Suddenly Norman's phone chirped, heralding a text message. "It's Andy. He's two minutes out," Norman said. "We're on speed dial now, Andy and I."
The race between Maynard and Norman may be unlike any other in the state. Rather than spend their time railing against each other, the two have decided to campaign together, embarking on what they're calling a "civility tour."
"After one of the first events of the campaign, Andy and I got talking in the hallway, and I talked about how a campaign of civility and respect would be good," said Norman, who lives in Griswold. "I said, 'Andy, you might have better name recognition than me and if the press catches on, it could help me more than you,' " he said, noting that the unlikely partnership could boost his lesser-known campaign.
"And [Maynard] said, 'I still want to do it,' " Norman said. "I wouldn't go as far as saying Andy and I have become good friends, but we respect each other."
In the past few months, leading up to Tuesday's election, the two candidates have held events at which they discussd the issues facing the state, especially how to deal with the $3.4 billion budget deficit projected for next year.

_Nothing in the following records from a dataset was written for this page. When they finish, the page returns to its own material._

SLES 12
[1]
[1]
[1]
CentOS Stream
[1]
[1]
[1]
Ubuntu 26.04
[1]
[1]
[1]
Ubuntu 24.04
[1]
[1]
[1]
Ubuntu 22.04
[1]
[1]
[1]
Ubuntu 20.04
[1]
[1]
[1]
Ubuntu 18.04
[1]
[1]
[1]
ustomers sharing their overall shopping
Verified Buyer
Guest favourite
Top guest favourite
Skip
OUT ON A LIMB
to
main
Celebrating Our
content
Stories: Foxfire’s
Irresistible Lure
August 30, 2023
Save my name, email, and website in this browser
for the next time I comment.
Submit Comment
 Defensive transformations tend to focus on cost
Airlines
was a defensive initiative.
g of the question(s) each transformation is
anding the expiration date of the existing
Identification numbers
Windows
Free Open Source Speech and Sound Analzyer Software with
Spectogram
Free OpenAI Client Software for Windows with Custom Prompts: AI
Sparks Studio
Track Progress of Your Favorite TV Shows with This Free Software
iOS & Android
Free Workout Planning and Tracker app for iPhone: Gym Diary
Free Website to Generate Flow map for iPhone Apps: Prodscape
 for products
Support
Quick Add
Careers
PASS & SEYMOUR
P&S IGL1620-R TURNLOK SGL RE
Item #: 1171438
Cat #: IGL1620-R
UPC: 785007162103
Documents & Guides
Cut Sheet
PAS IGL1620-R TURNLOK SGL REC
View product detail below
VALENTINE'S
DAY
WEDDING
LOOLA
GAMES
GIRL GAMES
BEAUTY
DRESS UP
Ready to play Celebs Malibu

Both agree that the state needs to cut spending but acknowledge that tax increases may be necessary to solve Connecticut's fiscal woes.
"I think we've grown to the point where it's unsustainable, especially when it comes to layers and layers of administration," said Maynard, referring specifically to the state government. Maynard, of Stonington, said he voted against this year's state budget because it relied on borrowed cash.
Norman said he entered the race because, as a Griswold Board of Education member, he was concerned that the state would pass its problems on to cities and towns, which would then be forced to raise taxes.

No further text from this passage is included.